OSN like Facebook and Twitter allow users to interact and form an internet community where they can share significant amounts of information in real time. Individuals can choose to become a user, to post and select the information that they want to share and with whom, all for an “apparently” free service. At first sight, this seems a mirror of personal autonomy and ultimately democracy. However, the “consented” access which OSN obtain gives the service providers access to potentially much more valuable assets in the long term: users’ online identity, profile and social behaviour information.

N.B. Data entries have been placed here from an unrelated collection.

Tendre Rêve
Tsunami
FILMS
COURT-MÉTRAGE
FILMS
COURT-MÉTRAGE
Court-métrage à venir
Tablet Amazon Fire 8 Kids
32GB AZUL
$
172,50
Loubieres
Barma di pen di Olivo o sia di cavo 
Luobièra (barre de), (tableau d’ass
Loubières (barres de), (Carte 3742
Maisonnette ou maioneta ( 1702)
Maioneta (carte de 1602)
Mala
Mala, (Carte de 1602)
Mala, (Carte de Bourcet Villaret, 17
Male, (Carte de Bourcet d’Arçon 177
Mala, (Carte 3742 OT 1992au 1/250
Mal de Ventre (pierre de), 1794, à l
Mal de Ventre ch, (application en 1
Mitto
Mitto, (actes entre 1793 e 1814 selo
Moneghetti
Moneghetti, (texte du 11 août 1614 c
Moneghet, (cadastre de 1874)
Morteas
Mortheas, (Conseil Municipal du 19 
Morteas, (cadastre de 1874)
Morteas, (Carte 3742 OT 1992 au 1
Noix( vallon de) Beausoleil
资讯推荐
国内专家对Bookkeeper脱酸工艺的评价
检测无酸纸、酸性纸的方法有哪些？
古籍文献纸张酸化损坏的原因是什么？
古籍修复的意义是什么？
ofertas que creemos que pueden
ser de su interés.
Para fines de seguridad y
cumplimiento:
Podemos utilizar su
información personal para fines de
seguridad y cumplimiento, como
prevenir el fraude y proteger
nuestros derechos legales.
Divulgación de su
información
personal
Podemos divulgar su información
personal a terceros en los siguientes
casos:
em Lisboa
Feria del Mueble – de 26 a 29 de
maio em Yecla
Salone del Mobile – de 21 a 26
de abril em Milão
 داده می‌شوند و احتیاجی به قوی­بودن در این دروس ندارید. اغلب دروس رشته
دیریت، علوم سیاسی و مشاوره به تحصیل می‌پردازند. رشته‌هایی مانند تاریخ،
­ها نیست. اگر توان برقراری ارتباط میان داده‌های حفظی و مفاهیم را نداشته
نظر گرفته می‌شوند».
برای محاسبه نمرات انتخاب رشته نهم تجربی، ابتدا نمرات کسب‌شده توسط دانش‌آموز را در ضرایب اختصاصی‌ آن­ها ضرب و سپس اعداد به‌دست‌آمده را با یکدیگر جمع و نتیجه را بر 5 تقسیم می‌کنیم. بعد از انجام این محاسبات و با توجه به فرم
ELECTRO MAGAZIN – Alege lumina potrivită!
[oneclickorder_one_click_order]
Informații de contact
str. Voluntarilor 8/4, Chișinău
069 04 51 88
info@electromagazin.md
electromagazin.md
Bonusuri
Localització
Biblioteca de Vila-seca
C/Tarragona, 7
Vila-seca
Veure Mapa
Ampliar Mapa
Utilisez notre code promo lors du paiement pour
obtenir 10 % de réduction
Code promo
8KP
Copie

It may seem controversial to refer to anonymity within the Facebook and Twitter context, as some might argue that users of OSN do not seek anonymity when they engage on those social websites. However, we would question this over-broad assumption. Are users really consenting to allow those businesses to have unrestricted access to users’ data? Do they reasonably expect that data to be disclosed, or even realise that it is possible to obtain its disclosure? Or is it more accurate to say, as we would suggest, that users believe they retain control over the disclosure of their information, and thus the degree to which their relative anonymity is compromised? The law is increasingly taking the user’s side against OSN providers, in an attempt to reassert their rights of control.[38]

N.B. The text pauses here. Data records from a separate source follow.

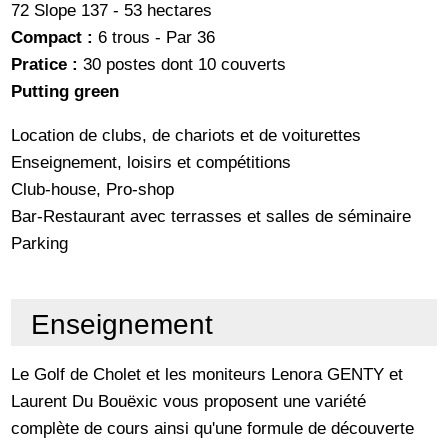
72 Slope 137 - 53 hectares
Compact :
6 trous - Par 36
Pratice :
30 postes dont 10 couverts
Putting green
Location de clubs, de chariots et de voiturettes
Enseignement, loisirs et compétitions
Club-house, Pro-shop
Bar-Restaurant avec terrasses et salles de séminaire
Parking
Enseignement
Le Golf de Cholet et les moniteurs Lenora GENTY et
Laurent Du Bouëxic vous proposent une variété
complète de cours ainsi qu'une formule de découverte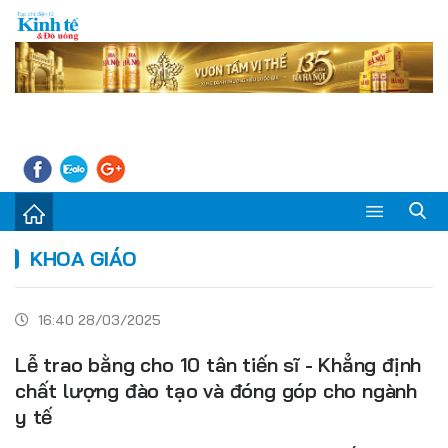
Sự kiện
KHOA GIÁO
Kinh tế - Tiêu dùng
16:40 28/03/2025
Đời sống
Lễ trao bằng cho 10 tân tiến sĩ - Khẳng định
Thị trường
chất lượng đào tạo và đóng góp cho ngành
y tế
Doanh nghiệp – Doanh nhân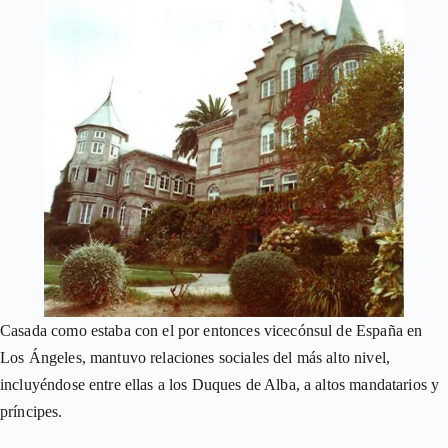
Casada como estaba con el por entonces vicecónsul de España en
Los Ángeles, mantuvo relaciones sociales del más alto nivel,
incluyéndose entre ellas a los Duques de Alba, a altos mandatarios y
príncipes.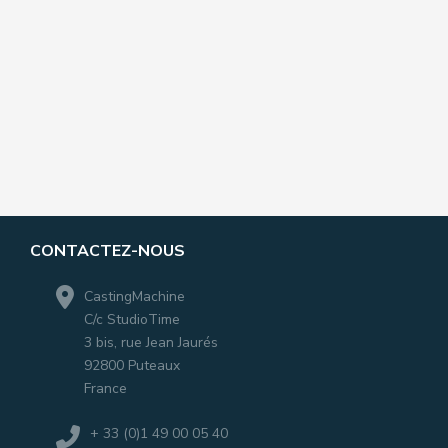
CONTACTEZ-NOUS
CastingMachine
C/c StudioTime
3 bis, rue Jean Jaurés
92800 Puteaux
France
+ 33 (0)1 49 00 05 40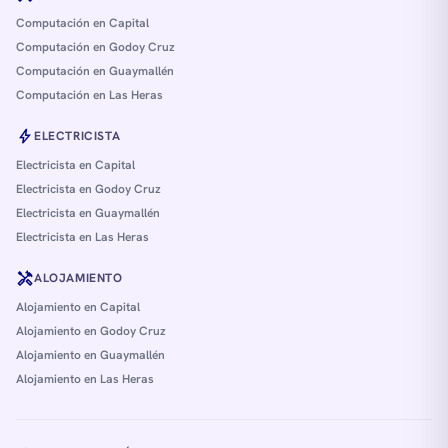
Computación en Capital
Computación en Godoy Cruz
Computación en Guaymallén
Computación en Las Heras
bolt
ELECTRICISTA
Electricista en Capital
Electricista en Godoy Cruz
Electricista en Guaymallén
Electricista en Las Heras
handyman
ALOJAMIENTO
Alojamiento en Capital
Alojamiento en Godoy Cruz
Alojamiento en Guaymallén
Alojamiento en Las Heras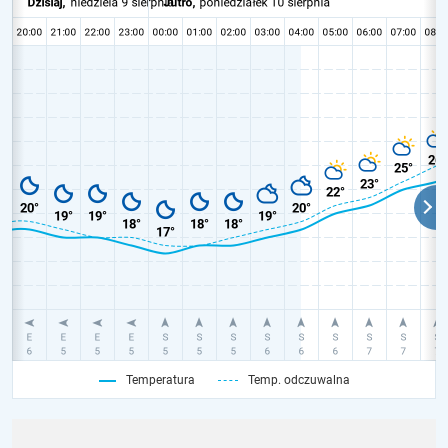
Temperatura
Temp. odczuwalna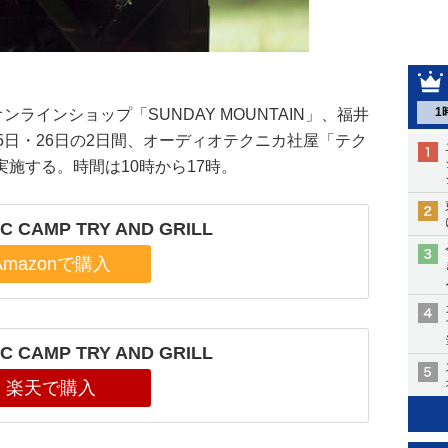
1
ンラインショップ「SUNDAY MOUNTAIN」、福井
月25日・26日の2日間、オーディオテクニカ社屋「テク
施する。時間は10時から17時。
C CAMP TRY AND GRILL
C CAMP TRY AND GRILL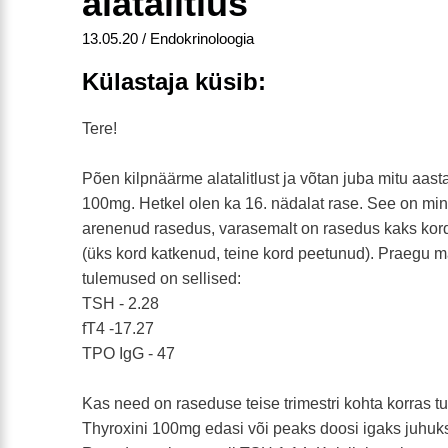
alatalitlus
13.05.20 / Endokrinoloogia
Külastaja küsib:
Tere!
Põen kilpnäärme alatalitlust ja võtan juba mitu aast
100mg. Hetkel olen ka 16. nädalat rase. See on mi
arenenud rasedus, varasemalt on rasedus kaks kord
(üks kord katkenud, teine kord peetunud). Praegu m
tulemused on sellised:
TSH - 2.28
fT4 -17.27
TPO IgG - 47
Kas need on raseduse teise trimestri kohta korras 
Thyroxini 100mg edasi või peaks doosi igaks juhu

But although the law might be able to control the comparatively small number of organisations who have access to IP address information or operate OSN, it is likely to be powerless against the mass of internet users. The online world provides users with access to resources and information that were once only available to large organisations who were able to make significant investments in data collection. Today, with much less sophistication, any internet user also has access to enough resources and information to uncover someone’s identity, by collecting and connecting online data available; my search and research.

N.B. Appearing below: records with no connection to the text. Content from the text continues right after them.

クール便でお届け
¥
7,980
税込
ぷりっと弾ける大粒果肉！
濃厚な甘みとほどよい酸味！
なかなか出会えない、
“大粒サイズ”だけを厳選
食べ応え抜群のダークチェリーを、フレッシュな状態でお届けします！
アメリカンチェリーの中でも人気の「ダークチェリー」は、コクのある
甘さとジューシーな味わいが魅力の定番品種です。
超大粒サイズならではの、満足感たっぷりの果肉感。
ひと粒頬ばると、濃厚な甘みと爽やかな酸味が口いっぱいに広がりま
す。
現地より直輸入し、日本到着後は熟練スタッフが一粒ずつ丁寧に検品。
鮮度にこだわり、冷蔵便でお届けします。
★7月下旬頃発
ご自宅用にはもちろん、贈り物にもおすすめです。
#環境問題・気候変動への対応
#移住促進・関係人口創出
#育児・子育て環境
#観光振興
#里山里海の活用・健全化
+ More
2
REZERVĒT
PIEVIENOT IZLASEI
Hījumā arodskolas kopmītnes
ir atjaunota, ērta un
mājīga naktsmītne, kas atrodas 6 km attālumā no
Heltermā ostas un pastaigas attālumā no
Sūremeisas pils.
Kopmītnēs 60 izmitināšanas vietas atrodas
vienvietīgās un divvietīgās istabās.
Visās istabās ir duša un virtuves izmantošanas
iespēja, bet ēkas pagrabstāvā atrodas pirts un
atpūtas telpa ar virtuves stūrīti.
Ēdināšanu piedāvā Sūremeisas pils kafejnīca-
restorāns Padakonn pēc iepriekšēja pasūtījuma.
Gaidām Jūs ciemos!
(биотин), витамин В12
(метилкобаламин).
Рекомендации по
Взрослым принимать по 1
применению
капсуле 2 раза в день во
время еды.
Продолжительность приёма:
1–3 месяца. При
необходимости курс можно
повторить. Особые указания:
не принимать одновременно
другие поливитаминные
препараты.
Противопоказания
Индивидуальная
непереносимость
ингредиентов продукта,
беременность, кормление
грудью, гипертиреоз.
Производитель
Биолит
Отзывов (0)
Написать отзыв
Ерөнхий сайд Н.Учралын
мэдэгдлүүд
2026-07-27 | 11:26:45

These resources consist of the search tools which have become an integral part of the internet, together with the significant amount of information that users make available online, consciously or not, and which is available to all other internet users; what we could call a “personal mind map”. All information entered by users in their Facebook, Twitter, LinkedIn accounts and the information posted by companies or institutions with whom they are involved (photos, location, role) – the “digital dossier” according to Solove[39] – can lead to potential identification by anyone who is skilled enough to do a Google search, which in reality is the majority of us.

The MIT “Gaydar” [40] project demonstrated how it is possible to use Facebook links to establish the sexual orientation of users by analysing Facebook “friends” links. Users are likely to understand the public nature of the information they disclose expressly via OSN, but may not realise that this information can be analysed to discover undisclosed information which can be linked to their name. Users in the “Gaydar” project were expecting that their sexual orientation would remain nameless, and hence to some degree anonymous, but that expectation was false.

Online users have free access to infinite and worldwide information and it seems impossible, or even unthinkable, to control users’ willingness to obtain information or knowledge in real time. Therefore, “my search and research” plays a significant role in attacking the core of anonymity and Solove’s traceability concept.[41]

The fact that collection and connection of this personal mind map is available to the masses is a key difference from the data gathered by ISPs. Even though ISPs are able to gather large amounts of data, they do not normally voluntarily disclose users´ details, due to contractual confidentiality obligations and data protection laws. By contrast, the information that users freely enter and post online, therefore choosing to build their “personal mind map” and make it public, has a greater potential for interference in their lives, and even poses threats to the regular course of justice.

Recently, during the court proceedings of Oscar Pistorius’ murder trial,[42] in which Mr Pistorius was found guilty of culpable homicide[43] of his girlfriend Reeva Steenkamp on Valentine’s Day 2013, the judge restrained the media from broadcasting and using images of witnesses who requested the protection of their identity. However, while the first witness was giving evidence the court was informed that a picture of her was broadcast by South African TV station eNCA[44] . The court immediately recessed to address the issue. In the meantime, Patrick Conroy, head of news at eNCA, informed the court that the image was taken from the website of the University where the witness teaches, arguing “that the image was publicly available and therefore did not violate the judge’s order”.[45]  After consideration, the Judge concluded “that no photographs of any witness of any source should be broadcast”, and made a strong appeal to the media, asking them to “behave”.[46]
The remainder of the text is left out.